Needs More Dubly

At this link is one of the countless examples where user forums are often useless for technical support. Here is the question:

In the Sound control panel, when you select a speaker and click Configure, it opens a new Speaker Setup window and asks you two questions. The first one is stereo vs. surround (I have stereo), the second gives you the option to select them as full-range speakers. I’ve attached a screenshot.

My question is simple – all other things held equal – what does it actually DO if you select them as full-range? What EFFECT does it have if you select them as full-range versus not selecting them so? I mean just within Windows, in terms of processing or output I assume. Not even thinking about the speakers.

My question is simple so I’d prefer simple answers please, I’m just trying to zero in on what this option actually does.

Thank you,

Chuck

The answer, and the follow-ups, are apparently from a Microsoft representative, and not only are they are not simple, they are nonsensical techno-babble. But I also think that Chuck made his question less clear by saying, “Not even thinking about the speakers,” as the effect on how speakers sound is all that matters.

I determined the function of the setting for myself a long time ago, by using my excellent Sony SRS-BTX500 Bluetooth speaker. Not using full-range mode on an audio device in Windows 10 is an equalization setting that severely cuts off low frequencies.
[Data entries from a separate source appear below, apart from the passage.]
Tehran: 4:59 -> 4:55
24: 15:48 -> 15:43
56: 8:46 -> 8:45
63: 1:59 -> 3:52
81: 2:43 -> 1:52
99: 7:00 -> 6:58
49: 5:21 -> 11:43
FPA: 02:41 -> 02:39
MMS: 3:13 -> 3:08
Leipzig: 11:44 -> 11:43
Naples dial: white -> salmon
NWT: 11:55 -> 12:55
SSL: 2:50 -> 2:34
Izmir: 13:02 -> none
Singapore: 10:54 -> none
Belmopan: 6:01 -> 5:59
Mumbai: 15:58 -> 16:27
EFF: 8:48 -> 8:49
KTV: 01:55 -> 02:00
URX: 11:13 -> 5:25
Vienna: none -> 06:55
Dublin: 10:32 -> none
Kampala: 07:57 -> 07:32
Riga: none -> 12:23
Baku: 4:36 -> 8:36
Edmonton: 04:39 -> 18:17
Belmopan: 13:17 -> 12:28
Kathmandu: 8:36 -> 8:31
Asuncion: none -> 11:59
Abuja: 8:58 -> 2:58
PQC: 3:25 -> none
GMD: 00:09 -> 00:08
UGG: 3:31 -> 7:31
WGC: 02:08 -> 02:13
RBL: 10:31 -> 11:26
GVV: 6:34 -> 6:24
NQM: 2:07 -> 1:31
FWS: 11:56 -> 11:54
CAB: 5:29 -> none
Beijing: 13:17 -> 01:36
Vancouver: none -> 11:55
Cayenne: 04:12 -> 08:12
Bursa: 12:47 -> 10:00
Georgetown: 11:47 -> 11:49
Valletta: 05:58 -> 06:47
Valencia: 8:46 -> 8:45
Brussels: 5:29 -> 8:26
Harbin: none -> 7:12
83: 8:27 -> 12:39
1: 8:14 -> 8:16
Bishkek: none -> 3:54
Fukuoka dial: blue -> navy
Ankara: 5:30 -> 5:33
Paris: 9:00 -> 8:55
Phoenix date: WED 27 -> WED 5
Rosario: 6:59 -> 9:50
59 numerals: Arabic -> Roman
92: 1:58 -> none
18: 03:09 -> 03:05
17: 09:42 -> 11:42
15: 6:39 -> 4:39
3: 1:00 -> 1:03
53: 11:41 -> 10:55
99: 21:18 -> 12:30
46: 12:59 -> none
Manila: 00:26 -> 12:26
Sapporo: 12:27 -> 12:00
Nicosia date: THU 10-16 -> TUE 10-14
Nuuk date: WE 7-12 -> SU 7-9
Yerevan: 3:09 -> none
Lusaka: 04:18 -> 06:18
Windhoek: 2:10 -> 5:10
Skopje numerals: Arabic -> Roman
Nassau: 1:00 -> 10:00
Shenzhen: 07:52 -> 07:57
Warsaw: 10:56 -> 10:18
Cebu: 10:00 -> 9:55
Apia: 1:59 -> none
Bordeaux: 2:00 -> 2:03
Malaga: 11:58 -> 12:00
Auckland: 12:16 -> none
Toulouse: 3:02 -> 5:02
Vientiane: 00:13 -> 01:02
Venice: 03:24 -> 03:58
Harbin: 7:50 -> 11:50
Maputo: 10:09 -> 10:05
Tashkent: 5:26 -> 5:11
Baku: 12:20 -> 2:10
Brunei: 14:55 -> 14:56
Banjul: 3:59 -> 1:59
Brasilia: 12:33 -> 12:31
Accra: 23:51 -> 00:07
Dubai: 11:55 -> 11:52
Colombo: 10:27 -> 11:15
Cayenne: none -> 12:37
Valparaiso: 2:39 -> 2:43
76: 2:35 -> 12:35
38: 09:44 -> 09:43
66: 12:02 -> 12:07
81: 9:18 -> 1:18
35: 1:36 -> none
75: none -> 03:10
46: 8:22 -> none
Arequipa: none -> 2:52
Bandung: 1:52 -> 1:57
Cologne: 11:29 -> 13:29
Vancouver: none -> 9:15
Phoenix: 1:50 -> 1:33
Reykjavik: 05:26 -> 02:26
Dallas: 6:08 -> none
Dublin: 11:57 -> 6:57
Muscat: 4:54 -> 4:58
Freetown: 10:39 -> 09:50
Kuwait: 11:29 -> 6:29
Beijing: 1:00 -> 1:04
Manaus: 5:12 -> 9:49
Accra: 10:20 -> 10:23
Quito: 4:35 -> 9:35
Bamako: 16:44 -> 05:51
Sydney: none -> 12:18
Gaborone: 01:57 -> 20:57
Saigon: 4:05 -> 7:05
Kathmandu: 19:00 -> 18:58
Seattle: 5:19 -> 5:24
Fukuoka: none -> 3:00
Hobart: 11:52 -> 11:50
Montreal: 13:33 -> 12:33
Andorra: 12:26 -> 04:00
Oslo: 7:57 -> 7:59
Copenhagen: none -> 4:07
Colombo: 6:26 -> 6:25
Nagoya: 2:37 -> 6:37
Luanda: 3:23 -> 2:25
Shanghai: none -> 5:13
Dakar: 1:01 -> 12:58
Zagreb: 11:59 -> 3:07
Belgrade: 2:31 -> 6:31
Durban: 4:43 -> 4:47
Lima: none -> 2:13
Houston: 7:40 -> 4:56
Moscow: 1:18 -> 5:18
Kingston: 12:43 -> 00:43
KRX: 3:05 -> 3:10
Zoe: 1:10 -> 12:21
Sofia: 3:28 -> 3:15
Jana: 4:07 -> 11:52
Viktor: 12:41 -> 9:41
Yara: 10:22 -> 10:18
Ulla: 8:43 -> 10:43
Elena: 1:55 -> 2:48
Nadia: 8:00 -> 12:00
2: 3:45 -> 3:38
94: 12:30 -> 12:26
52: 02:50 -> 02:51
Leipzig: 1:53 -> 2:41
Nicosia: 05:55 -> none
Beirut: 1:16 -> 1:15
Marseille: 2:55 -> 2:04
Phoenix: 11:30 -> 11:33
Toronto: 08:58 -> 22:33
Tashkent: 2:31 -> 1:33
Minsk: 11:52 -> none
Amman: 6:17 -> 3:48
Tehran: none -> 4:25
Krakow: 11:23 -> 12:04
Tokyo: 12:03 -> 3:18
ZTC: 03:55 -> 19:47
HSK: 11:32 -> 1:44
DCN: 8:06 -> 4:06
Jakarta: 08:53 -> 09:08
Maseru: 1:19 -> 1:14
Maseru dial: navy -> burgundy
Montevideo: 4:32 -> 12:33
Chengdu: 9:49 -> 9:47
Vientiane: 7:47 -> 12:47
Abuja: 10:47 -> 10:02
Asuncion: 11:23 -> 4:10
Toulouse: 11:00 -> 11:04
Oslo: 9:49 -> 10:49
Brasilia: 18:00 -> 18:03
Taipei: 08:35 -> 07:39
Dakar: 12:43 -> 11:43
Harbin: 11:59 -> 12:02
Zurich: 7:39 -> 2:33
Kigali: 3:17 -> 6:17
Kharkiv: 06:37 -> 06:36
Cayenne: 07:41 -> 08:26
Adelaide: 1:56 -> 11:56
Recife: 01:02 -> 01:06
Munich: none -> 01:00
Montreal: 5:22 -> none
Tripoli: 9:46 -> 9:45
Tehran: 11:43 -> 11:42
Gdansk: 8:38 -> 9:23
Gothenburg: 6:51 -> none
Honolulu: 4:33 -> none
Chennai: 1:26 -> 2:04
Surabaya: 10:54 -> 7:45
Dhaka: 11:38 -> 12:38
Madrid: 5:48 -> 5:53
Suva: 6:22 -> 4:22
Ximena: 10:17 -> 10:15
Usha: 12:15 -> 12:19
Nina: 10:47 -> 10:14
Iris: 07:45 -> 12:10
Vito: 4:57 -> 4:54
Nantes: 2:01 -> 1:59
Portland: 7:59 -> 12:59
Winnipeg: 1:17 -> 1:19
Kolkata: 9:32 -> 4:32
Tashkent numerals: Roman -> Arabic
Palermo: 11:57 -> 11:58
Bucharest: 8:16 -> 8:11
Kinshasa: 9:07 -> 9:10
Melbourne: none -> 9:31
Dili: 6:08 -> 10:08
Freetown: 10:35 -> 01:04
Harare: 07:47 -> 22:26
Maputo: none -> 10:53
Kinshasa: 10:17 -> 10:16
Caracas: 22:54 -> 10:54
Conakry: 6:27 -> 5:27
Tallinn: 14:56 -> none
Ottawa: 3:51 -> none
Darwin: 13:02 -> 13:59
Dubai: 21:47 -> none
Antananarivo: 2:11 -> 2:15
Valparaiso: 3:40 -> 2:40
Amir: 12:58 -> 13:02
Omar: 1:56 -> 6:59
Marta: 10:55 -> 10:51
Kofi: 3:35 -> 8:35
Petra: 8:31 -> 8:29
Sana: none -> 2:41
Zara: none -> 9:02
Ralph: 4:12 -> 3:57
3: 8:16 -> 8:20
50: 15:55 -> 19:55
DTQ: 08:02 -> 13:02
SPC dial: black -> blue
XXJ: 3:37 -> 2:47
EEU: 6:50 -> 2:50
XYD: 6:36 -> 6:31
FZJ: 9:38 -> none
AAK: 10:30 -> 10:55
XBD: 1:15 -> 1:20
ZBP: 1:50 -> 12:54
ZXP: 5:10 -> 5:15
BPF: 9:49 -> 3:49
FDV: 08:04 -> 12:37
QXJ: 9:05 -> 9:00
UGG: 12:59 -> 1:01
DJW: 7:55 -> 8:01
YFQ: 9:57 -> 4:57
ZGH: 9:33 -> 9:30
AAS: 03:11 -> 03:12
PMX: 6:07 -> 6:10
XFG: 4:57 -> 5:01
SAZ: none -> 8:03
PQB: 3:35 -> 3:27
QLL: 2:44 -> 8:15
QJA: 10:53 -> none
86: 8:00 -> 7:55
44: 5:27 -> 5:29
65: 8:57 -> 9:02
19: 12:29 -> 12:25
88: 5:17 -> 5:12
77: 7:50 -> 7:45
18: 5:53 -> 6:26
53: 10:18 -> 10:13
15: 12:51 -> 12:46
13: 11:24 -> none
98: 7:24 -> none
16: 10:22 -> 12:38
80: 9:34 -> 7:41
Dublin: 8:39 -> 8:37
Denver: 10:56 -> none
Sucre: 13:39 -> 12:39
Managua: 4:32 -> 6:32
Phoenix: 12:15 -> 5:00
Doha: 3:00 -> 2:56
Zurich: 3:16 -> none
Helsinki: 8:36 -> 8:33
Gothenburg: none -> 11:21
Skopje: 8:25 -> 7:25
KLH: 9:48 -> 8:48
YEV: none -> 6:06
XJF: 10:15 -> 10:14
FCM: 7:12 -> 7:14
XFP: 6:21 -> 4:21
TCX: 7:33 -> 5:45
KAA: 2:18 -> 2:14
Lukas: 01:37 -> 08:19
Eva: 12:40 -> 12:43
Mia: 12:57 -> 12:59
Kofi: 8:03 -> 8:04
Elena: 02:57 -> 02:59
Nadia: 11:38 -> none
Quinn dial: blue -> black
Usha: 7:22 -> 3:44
What I don’t get is why Microsoft leaves full-range mode off by default. Without it, my Sony sounds thin, and using the speaker’s own bass boost button to compensate makes the sound boomy and awful. Being forced to choose between thin and fat sound wasn’t right, and that set me looking for the answer. This is the fix, assuming you need a stereo setup:

  • Right-click the speaker icon on the task bar
  • Click “Playback devices”
  • Select the playback device you want to use and click “Configure”
  • Click “Next”
  • Check the “Front left and right” box and click “Next”
  • Click “Finish”

Doing this made my SRS-BTX500 sound just right with the unit’s bass boost kept off. Full and balanced, and not at all boomy.

Easterner in West for Easter

The plastic surgeon in Boston who closed the hellish wound on my head from melanoma removal gave me the okay to travel. So I’ve been in Phoenix for the past week, once again tackling the aftermath of my father’s death.

Sun City West, Arizona

The other certainty in life besides death is, of course, taxes, and that’s one of the things I’ve been doing here. I met with a CPA, who will take care of my father’s final personal income tax return, and then he will get started on the Trust taxes. I have to drop off some more papers at his office tomorrow morning, after meeting with my lawyer, and then I’ll be at a couple of banks to see about closing out accounts to be consolidated in an account Dad had back home that is now my responsibility.

Besides money-related matters, two of my sisters and I have been going through Dad’s house, deciding what can be tossed and what should be kept for an estate sale. We came up with 63 lbs. of paper to be shredded, and I hauled that over to a Staples store, which offers Iron Mountain’s shredding service at a cost of $0.99/lb.

Through all of this I keep going back and forth in my mind, thinking I might want to take over my parents’ retirement house — despite the fact that, thanks to skin cancer, the Sun is now my burning enemy. The pro|con list for buying the place from my siblings, who each own an equal share of the property, is about evenly split.

And so it goes… !

Sculptress of Sound

Once again I turn my attention to the BBC Radiophonic Workshop. BBC Radio 4xtra is repeating a 2010 feature on workshop creator Delia Derbyshire. One point about Delia’s incomparable interpretation of Ron Grainer’s Doctor Who theme that seems obvious, but isn’t mentioned, is that one of the sounds is evocative of a Ben Franklin glass harmonica. The programme is also available on this YouTube video.

A few years after this documentary was produced, Paul McCartney revealed that he had a great interest in the Radiophonic Workshop, and had even made a point of meeting Delia, with the intention of trying an electronic backing to “Yesterday.” Nevertheless, the most experimental Beatles production to be released isn’t by Paul, but is John Lennon’s “Revolution 9.” One of Delia’s recordings in the documentary, with voices and a heartbeat, sounds as though it could have been an inspiration for Pink Floyd’s “Dark Side of the Moon.”